======== Given data ========

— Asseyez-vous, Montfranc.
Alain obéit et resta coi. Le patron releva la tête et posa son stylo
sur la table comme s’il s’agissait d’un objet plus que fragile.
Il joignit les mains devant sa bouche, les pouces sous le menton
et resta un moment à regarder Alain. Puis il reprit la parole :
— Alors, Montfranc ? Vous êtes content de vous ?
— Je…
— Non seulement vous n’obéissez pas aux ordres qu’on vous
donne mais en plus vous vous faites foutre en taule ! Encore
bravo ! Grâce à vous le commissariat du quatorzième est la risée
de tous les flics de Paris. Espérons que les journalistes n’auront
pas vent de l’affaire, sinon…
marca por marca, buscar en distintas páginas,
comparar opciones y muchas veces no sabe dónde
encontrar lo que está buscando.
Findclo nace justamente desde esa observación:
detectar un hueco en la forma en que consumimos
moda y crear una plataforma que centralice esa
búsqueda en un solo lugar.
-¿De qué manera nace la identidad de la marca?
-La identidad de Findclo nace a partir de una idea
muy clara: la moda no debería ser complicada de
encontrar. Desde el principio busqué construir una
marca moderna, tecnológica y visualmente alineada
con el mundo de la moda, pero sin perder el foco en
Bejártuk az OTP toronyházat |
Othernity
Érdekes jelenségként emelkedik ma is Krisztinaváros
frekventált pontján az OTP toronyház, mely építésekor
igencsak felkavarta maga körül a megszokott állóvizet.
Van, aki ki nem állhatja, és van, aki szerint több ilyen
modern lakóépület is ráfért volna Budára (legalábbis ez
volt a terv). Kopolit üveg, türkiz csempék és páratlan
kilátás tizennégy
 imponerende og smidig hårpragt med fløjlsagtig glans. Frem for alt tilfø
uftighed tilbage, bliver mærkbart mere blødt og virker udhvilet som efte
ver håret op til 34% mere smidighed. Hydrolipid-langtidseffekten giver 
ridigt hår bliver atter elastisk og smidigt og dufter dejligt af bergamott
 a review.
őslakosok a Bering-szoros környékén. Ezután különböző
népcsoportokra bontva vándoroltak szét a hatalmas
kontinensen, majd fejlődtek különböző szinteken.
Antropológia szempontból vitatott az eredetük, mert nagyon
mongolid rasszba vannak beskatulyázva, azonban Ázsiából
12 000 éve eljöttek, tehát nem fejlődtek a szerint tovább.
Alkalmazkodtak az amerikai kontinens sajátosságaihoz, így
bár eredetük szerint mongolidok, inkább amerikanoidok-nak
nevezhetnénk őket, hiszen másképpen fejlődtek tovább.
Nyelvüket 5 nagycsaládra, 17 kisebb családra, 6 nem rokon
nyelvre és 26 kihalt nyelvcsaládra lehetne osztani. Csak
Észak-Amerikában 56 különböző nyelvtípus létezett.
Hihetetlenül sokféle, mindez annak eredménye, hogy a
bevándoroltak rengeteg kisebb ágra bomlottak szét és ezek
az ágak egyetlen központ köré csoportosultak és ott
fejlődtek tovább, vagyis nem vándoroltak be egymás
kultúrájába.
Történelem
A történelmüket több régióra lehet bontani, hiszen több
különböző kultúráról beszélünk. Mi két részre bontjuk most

========

- _What you will do_
When a line above contains the string "resta", copy that line.

- _Response area_
Alain obéit et resta coi. Le patron releva la tête et posa son stylo
et resta un moment à regarder Alain. Puis il reprit la parole :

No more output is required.